What to do: Every line in the data below from the one containing "VIVERE IL COMUNE" down to the one containing "najnovije verzije ovog američkog tenka.", both included, must be retyped exactly; no other line is to appear.
━━━━
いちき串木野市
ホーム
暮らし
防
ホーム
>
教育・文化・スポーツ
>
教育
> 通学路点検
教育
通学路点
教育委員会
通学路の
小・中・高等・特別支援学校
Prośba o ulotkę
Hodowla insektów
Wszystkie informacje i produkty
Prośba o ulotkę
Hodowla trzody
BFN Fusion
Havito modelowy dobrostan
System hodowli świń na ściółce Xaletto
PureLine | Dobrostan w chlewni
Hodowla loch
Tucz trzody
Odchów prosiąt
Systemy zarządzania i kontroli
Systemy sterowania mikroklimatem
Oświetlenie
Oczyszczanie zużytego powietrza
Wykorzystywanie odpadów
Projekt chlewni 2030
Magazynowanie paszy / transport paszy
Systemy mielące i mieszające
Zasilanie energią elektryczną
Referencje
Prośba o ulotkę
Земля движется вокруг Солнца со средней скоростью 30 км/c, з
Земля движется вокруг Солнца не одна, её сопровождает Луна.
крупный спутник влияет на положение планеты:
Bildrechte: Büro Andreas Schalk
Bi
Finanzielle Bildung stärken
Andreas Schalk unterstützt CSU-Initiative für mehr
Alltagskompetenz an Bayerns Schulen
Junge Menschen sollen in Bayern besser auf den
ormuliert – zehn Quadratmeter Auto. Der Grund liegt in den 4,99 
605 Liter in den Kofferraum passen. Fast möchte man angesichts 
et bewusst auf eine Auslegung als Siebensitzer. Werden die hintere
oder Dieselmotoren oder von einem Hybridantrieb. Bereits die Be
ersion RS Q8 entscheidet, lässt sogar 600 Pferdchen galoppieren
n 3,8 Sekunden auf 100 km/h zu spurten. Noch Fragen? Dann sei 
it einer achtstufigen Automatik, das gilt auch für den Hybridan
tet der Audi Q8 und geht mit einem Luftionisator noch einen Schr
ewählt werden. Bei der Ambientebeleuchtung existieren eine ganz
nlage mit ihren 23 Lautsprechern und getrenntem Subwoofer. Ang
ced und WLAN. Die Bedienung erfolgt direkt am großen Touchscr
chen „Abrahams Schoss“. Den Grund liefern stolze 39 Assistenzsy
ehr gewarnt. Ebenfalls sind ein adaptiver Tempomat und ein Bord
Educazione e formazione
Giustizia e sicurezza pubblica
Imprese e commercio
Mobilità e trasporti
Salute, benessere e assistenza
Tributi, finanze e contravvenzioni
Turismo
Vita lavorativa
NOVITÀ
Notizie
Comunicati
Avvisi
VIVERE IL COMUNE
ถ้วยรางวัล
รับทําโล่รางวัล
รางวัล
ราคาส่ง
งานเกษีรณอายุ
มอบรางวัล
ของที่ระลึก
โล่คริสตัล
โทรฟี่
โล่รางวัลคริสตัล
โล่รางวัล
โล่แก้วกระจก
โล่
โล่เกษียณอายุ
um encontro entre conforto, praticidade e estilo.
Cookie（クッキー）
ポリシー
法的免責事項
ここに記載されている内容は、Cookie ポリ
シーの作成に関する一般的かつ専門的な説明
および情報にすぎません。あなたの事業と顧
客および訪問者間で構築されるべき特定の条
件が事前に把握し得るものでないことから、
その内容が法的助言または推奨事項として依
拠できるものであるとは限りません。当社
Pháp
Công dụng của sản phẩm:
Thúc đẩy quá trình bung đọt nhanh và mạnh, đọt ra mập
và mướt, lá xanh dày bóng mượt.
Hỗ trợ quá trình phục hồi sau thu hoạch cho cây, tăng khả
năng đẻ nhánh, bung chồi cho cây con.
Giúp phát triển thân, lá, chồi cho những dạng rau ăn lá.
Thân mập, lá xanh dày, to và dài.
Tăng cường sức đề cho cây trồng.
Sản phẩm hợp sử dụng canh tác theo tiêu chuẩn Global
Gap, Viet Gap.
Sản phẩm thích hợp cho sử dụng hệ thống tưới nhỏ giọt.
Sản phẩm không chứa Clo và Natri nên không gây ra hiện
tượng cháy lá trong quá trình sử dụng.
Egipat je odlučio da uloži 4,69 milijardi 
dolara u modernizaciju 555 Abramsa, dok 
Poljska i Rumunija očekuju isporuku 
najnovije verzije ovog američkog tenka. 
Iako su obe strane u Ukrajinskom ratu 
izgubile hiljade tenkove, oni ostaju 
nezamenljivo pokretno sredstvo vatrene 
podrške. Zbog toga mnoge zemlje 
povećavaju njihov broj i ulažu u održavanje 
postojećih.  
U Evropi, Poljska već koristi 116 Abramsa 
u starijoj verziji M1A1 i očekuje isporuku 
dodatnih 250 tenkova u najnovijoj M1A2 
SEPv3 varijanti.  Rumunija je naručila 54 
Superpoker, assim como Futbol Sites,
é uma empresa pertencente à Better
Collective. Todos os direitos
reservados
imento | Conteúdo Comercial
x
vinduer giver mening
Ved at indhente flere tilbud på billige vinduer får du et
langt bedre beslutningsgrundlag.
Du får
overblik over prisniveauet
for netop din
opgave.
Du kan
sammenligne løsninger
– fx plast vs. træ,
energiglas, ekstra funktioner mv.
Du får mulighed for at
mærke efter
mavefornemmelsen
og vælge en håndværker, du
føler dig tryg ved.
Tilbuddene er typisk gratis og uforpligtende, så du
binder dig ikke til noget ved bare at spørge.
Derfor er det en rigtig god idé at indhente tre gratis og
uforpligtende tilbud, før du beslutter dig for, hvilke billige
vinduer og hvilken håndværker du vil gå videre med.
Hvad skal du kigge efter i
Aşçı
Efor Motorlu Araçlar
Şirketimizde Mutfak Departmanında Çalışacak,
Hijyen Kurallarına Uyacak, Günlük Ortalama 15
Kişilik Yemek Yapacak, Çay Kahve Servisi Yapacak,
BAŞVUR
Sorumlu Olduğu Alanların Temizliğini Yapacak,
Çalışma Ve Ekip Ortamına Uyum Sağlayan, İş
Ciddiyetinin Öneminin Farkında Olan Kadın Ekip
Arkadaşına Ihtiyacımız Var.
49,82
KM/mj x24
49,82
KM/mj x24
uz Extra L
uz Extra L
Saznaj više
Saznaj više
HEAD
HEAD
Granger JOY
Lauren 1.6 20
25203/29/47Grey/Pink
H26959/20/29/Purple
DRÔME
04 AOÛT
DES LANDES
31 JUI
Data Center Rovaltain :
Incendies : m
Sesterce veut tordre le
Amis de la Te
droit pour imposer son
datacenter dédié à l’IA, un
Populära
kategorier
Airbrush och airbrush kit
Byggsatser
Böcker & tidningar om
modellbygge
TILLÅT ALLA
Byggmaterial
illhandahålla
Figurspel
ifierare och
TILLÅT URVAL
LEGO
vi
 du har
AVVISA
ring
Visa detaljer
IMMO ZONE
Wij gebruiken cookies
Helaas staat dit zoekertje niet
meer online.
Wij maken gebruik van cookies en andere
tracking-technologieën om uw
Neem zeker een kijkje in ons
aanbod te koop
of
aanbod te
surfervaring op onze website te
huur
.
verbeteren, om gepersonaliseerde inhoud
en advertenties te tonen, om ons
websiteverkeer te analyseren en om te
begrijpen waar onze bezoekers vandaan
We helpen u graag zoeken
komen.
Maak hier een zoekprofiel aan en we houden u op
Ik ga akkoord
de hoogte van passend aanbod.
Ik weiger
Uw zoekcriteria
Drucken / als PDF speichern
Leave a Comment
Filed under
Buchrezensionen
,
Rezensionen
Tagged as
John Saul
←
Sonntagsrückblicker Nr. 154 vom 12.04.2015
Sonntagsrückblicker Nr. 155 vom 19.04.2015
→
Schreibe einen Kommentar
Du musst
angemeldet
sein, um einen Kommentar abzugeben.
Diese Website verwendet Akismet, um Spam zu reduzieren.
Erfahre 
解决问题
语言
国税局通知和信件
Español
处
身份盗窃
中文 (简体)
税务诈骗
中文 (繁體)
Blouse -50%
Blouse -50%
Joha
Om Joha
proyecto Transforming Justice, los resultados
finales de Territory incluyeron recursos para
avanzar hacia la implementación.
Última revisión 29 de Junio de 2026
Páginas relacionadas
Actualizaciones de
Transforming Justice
━━━━
Your solution:
VIVERE IL COMUNE
ถ้วยรางวัล
รับทําโล่รางวัล
รางวัล
ราคาส่ง
งานเกษีรณอายุ
มอบรางวัล
ของที่ระลึก
โล่คริสตัล
โทรฟี่
โล่รางวัลคริสตัล
โล่รางวัล
โล่แก้วกระจก
โล่
โล่เกษียณอายุ
um encontro entre conforto, praticidade e estilo.
Cookie（クッキー）
ポリシー
法的免責事項
ここに記載されている内容は、Cookie ポリ
シーの作成に関する一般的かつ専門的な説明
および情報にすぎません。あなたの事業と顧
客および訪問者間で構築されるべき特定の条
件が事前に把握し得るものでないことから、
その内容が法的助言または推奨事項として依
拠できるものであるとは限りません。当社
Pháp
Công dụng của sản phẩm:
Thúc đẩy quá trình bung đọt nhanh và mạnh, đọt ra mập
và mướt, lá xanh dày bóng mượt.
Hỗ trợ quá trình phục hồi sau thu hoạch cho cây, tăng khả
năng đẻ nhánh, bung chồi cho cây con.
Giúp phát triển thân, lá, chồi cho những dạng rau ăn lá.
Thân mập, lá xanh dày, to và dài.
Tăng cường sức đề cho cây trồng.
Sản phẩm hợp sử dụng canh tác theo tiêu chuẩn Global
Gap, Viet Gap.
Sản phẩm thích hợp cho sử dụng hệ thống tưới nhỏ giọt.
Sản phẩm không chứa Clo và Natri nên không gây ra hiện
tượng cháy lá trong quá trình sử dụng.
Egipat je odlučio da uloži 4,69 milijardi 
dolara u modernizaciju 555 Abramsa, dok 
Poljska i Rumunija očekuju isporuku 
najnovije verzije ovog američkog tenka. 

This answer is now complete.